Comme presque chaque jour depuis lundi, une manifestation contre le groupe jihadiste et la politique syrienne de M. Erdogan a été violemment dispersée par la police samedi à Istanbul. Des milliers de personnes étaient attendues dimanche après-midi dans la plus grande ville de Turquie pour une "marche pour la paix", à l'appel du principal parti kurde de Turquie. Mais, par souci d'apaisement, celui-ci a finalement décidé d'annuler la marche antijihadiste, interdite par le gouverneur.
En quelques jours, la tension entre le gouvernement islamo-conservateur turc et les rebelles kurdes du PKK est brusquement montée. Samedi 26 juillet, tard dans la soirée, deux soldats turcs ont été tués dans une ville du sud-est de la Turquie à majorité kurde. Une attaque que l'état-major turc a attribuée à « l'organisation terroriste et séparatiste », expression utilisée pour désigner le mouvement rebelle kurde du PKK.
Quelques heures avant cet attentat, l'aile militaire du PKK avait menacé de rompre le fragile cessez-le-feu décrété depuis 2013. En cause ? La vague de bombardements ordonnée par les autorités turques contre le PKK dans le nord de l'Irak, simultanément à l'offensive menée en Syrie contre le groupe Etat islamique. « Face à ces agressions, nous avons le droit de nous défendre » , ont déclaré, vendredi 24 juillet, les Forces de défense du peuple (HPG), l’aile militaire du PKK, sur leur site Internet.
Cette escalade des violences semble compromettre sérieusement le processus de paix entamé en 2012 entre Ankara et le chef emprisonné du PKK, Abdullah Öcalan. « La terreur et la violence exercées par le PKK ont empoisonné le processus de paix », a accusé le vice-Premier ministre Yalçin Akdogan. En retour, le principal parti kurde de Turquie a, quant à lui, accusé M. Erdogan de vouloir « mettre le feu au pays afin d'obtenir les pleins pouvoirs », près de deux mois après des élections législatives où son parti à perdu la majorité absolue qu'il détenait depuis treize ans. « Sous couvert d'une offensive contre le groupe Etat islamique, le gouvernement a déclaré une guerre à toutes les organisations terroristes », a expliqué à l'AFP David Romano, de l'Université d'Etat du Missouri, aux États-Unis. Avant d'ajouter « Je soupçonne qu'il vise plus le PKK que l'EI » .

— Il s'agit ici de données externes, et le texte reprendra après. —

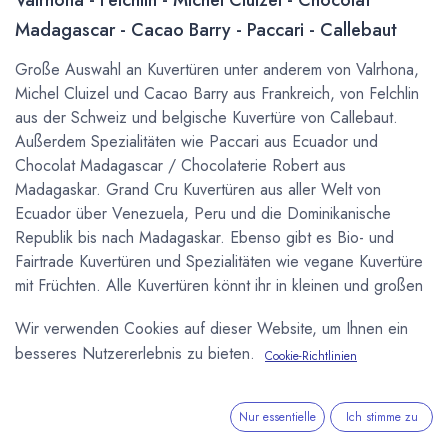
Madagascar - Cacao Barry - Paccari - Callebaut
Große Auswahl an Kuvertüren unter anderem von Valrhona,
Michel Cluizel und Cacao Barry aus Frankreich, von Felchlin
aus der Schweiz und belgische Kuvertüre von Callebaut.
Außerdem Spezialitäten wie Paccari aus Ecuador und
Chocolat Madagascar / Chocolaterie Robert aus
Madagaskar. Grand Cru Kuvertüren aus aller Welt von
Ecuador über Venezuela, Peru und die Dominikanische
Republik bis nach Madagaskar. Ebenso gibt es Bio- und
Fairtrade Kuvertüren und Spezialitäten wie vegane Kuvertüre
mit Früchten. Alle Kuvertüren könnt ihr in kleinen und großen
Mengen kaufen um in der eigenen Küche selber Pralinen zu
Wir verwenden Cookies auf dieser Website, um Ihnen ein
machen, oder für Gastronomie und
besseres Nutzererlebnis zu bieten.
Schokoladenmanufakturen auch über unseren
B2B
Cookie-Richtlinien
Onlineshop
.
Nur essentielle
Ich stimme zu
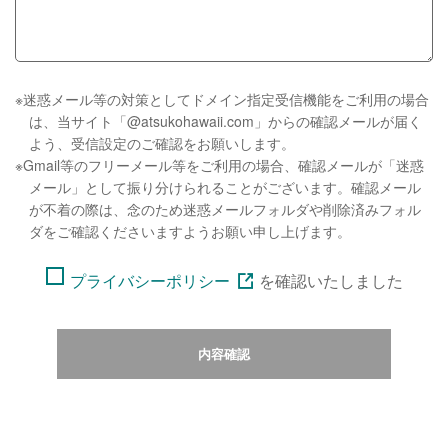
※迷惑メール等の対策としてドメイン指定受信機能をご利用の場合
は、当サイト「@atsukohawaii.com」からの確認メールが届く
よう、受信設定のご確認をお願いします。
※Gmail等のフリーメール等をご利用の場合、確認メールが「迷惑
メール」として振り分けられることがございます。確認メール
が不着の際は、念のため迷惑メールフォルダや削除済みフォル
ダをご確認くださいますようお願い申し上げます。
プライバシーポリシー
を
確認いたしました
内容確認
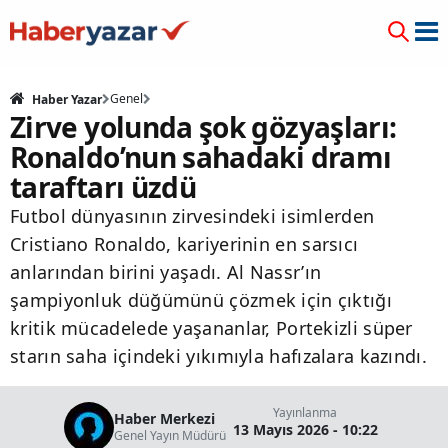
Genel
Haber Yazar
Zirve yolunda şok gözyaşları:
Ronaldo’nun sahadaki dramı
taraftarı üzdü
Futbol dünyasının zirvesindeki isimlerden
Cristiano Ronaldo, kariyerinin en sarsıcı
anlarından birini yaşadı. Al Nassr’ın
şampiyonluk düğümünü çözmek için çıktığı
kritik mücadelede yaşananlar, Portekizli süper
starın saha içindeki yıkımıyla hafızalara kazındı.
Yayınlanma
Haber Merkezi
13 Mayıs 2026 - 10:22
Genel Yayın Müdürü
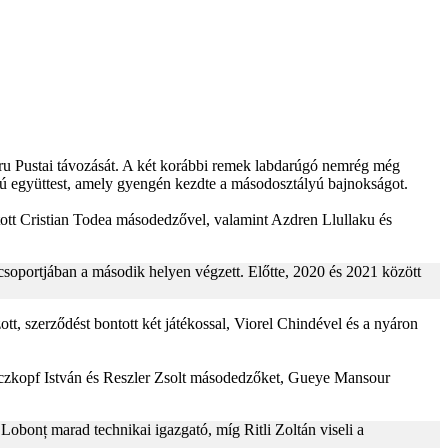
itru Pustai távozását. A két korábbi remek labdarúgó nemrég még
lyú együttest, amely gyengén kezdte a másodosztályú bajnokságot.
ntott Cristian Todea másodedzővel, valamint Azdren Llullaku és
csoportjában a második helyen végzett. Előtte, 2020 és 2021 között
t, szerződést bontott két játékossal, Viorel Chindével és a nyáron
varczkopf István és Reszler Zsolt másodedzőket, Gueye Mansour
bonț marad technikai igazgató, míg Ritli Zoltán viseli a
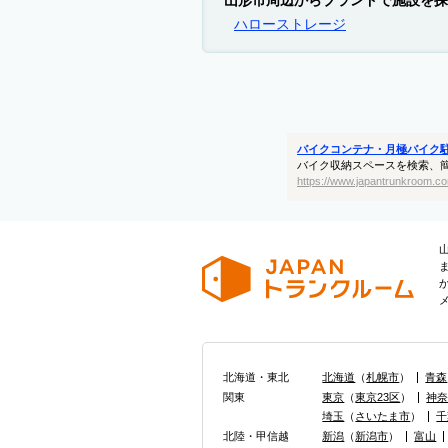
山形市周辺からブランドで施設を探
ハローストレージ
バイクコンテナ・月極バイク
バイク収納スペースを検索、
https://www.japantrunkroom.co
北海道・東北
北海道
（
札幌市
）
青森
関東
東京
（
東京23区
）
神
埼玉
（
さいたま市
）
千
北陸・甲信越
新潟
（
新潟市
）
富山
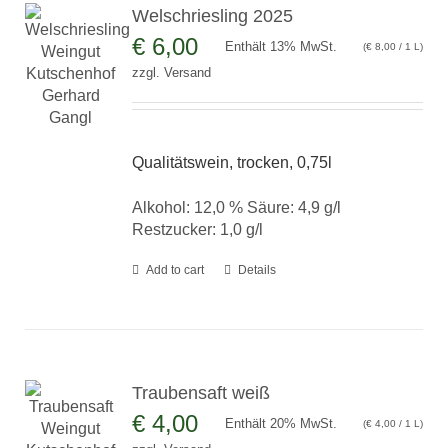
Welschriesling 2025
€
6,00
Enthält 13% MwSt.
(
€
8,00
/ 1 L)
zzgl.
Versand
Qualitätswein, trocken, 0,75l
Alkohol: 12,0 % Säure: 4,9 g/l
Restzucker: 1,0 g/l
Add to cart
Details
Traubensaft weiß
€
4,00
Enthält 20% MwSt.
(
€
4,00
/ 1 L)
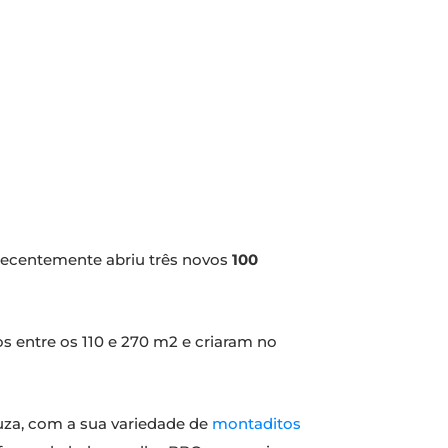
 recentemente abriu três novos
100
 entre os 110 e 270 m2 e criaram no
luza, com a sua variedade de
montaditos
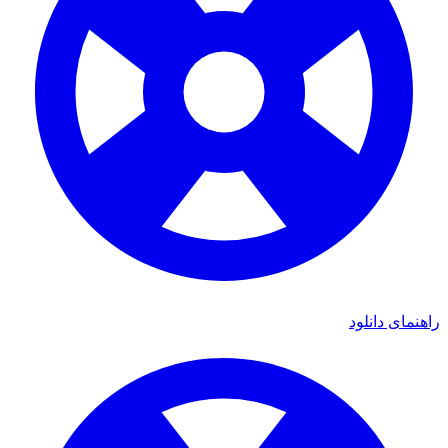
ی دانلود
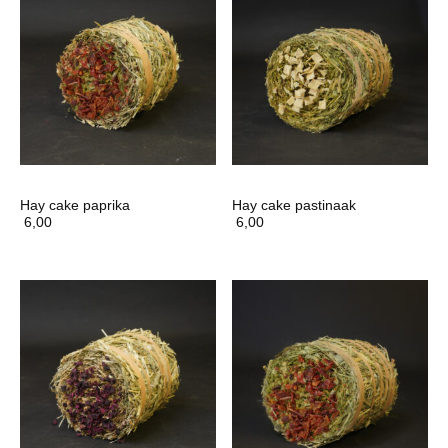
Hay cake paprika
Hay cake pastinaak
6,00
6,00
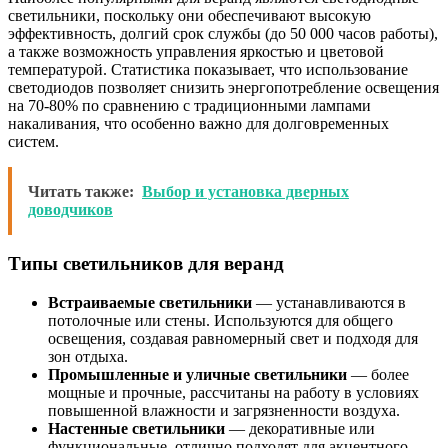
светильники, поскольку они обеспечивают высокую
эффективность, долгий срок службы (до 50 000 часов работы),
а также возможность управления яркостью и цветовой
температурой. Статистика показывает, что использование
светодиодов позволяет снизить энергопотребление освещения
на 70-80% по сравнению с традиционными лампами
накаливания, что особенно важно для долговременных
систем.
Читать также:
Выбор и установка дверных
доводчиков
Типы светильников для веранд
Встраиваемые светильники
— устанавливаются в
потолочные или стены. Используются для общего
освещения, создавая равномерный свет и подходя для
зон отдыха.
Промышленные и уличные светильники
— более
мощные и прочные, рассчитаны на работу в условиях
повышенной влажности и загрязненности воздуха.
Настенные светильники
— декоративные или
функциональные, отлично подходят для акцентного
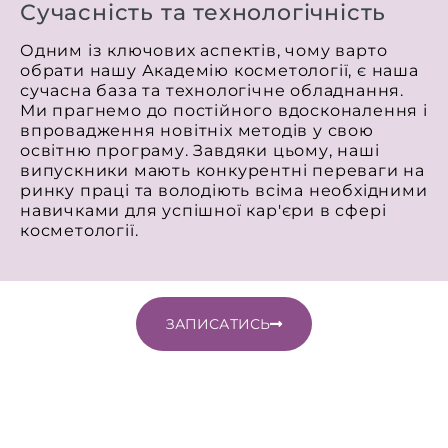
Сучасність та технологічність
Одним із ключових аспектів, чому варто
обрати нашу Академію косметології, є наша
сучасна база та технологічне обладнання.
Ми прагнемо до постійного вдосконалення і
впровадження новітніх методів у свою
освітню програму. Завдяки цьому, наші
випускники мають конкурентні переваги на
ринку праці та володіють всіма необхідними
навичками для успішної кар'єри в сфері
косметології.
ЗАПИСАТИСЬ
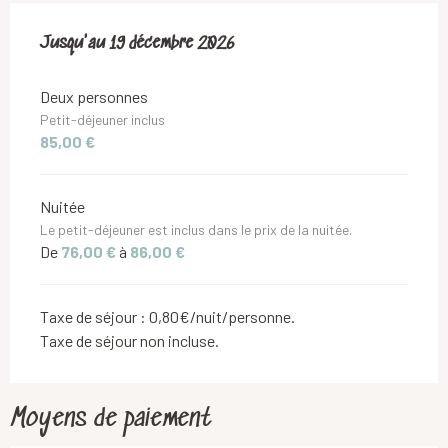
Du
Jusqu'au
9 janvier 2026
19 décembre 2026
au
19 décembre 2026
Deux personnes
Petit-déjeuner inclus
85,00 €
Nuitée
Le petit-déjeuner est inclus dans le prix de la nuitée.
De
76,00 €
à
86,00 €
Taxe de séjour : 0,80€/nuit/personne.
Taxe de séjour non incluse.
Moyens de paiement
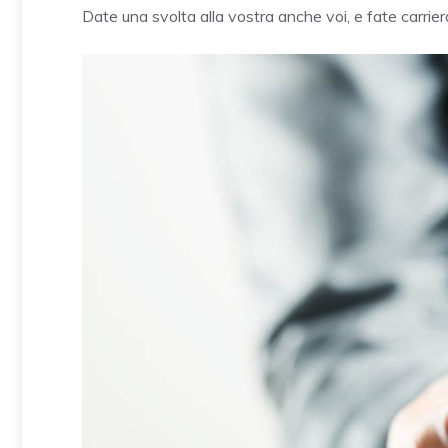
Date una svolta alla vostra anche voi, e fate carrier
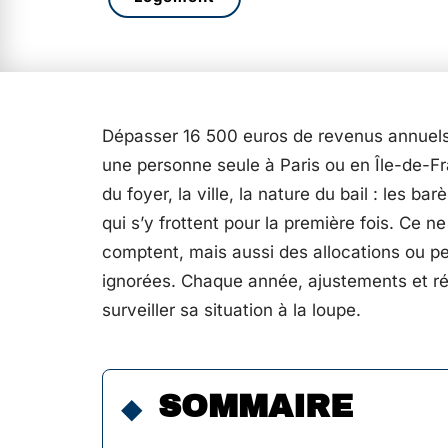
Dépasser 16 500 euros de revenus annuels 
une personne seule à Paris ou en Île-de-F
du foyer, la ville, la nature du bail : les 
qui s’y frottent pour la première fois. Ce n
comptent, mais aussi des allocations ou pe
ignorées. Chaque année, ajustements et réf
surveiller sa situation à la loupe.
SOMMAIRE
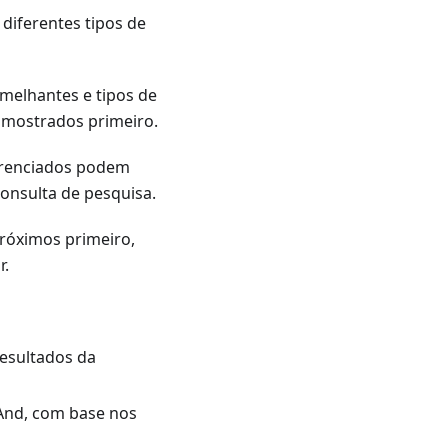
diferentes tipos de
melhantes e tipos de
o mostrados primeiro.
erenciados podem
onsulta de pesquisa.
róximos primeiro,
r.
resultados da
nd, com base nos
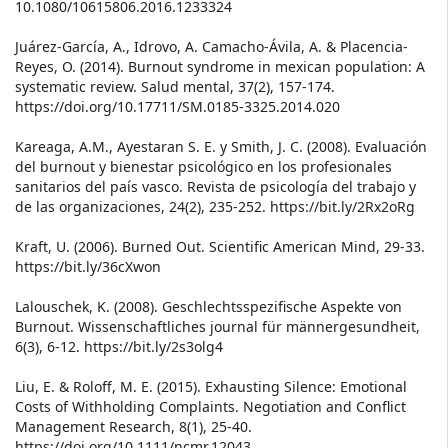
10.1080/10615806.2016.1233324
Juárez-García, A., Idrovo, A. Camacho-Ávila, A. & Placencia-
Reyes, O. (2014). Burnout syndrome in mexican population: A
systematic review. Salud mental, 37(2), 157-174.
https://doi.org/10.17711/SM.0185-3325.2014.020
Kareaga, A.M., Ayestaran S. E. y Smith, J. C. (2008). Evaluación
del burnout y bienestar psicológico en los profesionales
sanitarios del país vasco. Revista de psicología del trabajo y
de las organizaciones, 24(2), 235-252. https://bit.ly/2Rx2oRg
Kraft, U. (2006). Burned Out. Scientific American Mind, 29-33.
https://bit.ly/36cXwon
Lalouschek, K. (2008). Geschlechtsspezifische Aspekte von
Burnout. Wissenschaftliches journal für männergesundheit,
6(3), 6-12. https://bit.ly/2s3olg4
Liu, E. & Roloff, M. E. (2015). Exhausting Silence: Emotional
Costs of Withholding Complaints. Negotiation and Conflict
Management Research, 8(1), 25-40.
https://doi.org/10.1111/ncmr.12043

Depuis lundi, la tension est vive dans de nombreuses villes de Turquie, notamment dans le Sud-Est à majorité kurde. Des manifestations contre le gouvernement, accusé d'être responsable de la montée en puissance des jihadistes, sont réprimées. Samedi soir, un homme a été tué par balle lors d'affrontements entre la police et des manifestants prokurdes à Cizre (sud-est), selon des sources hospitalières. La Maison Blanche, quant à elle, a défendu dimanche le droit des Turcs à « mener des actions contre des cibles terroristes », selon son conseiller adjoint à la Sécurité nationale, Ben Rhodes.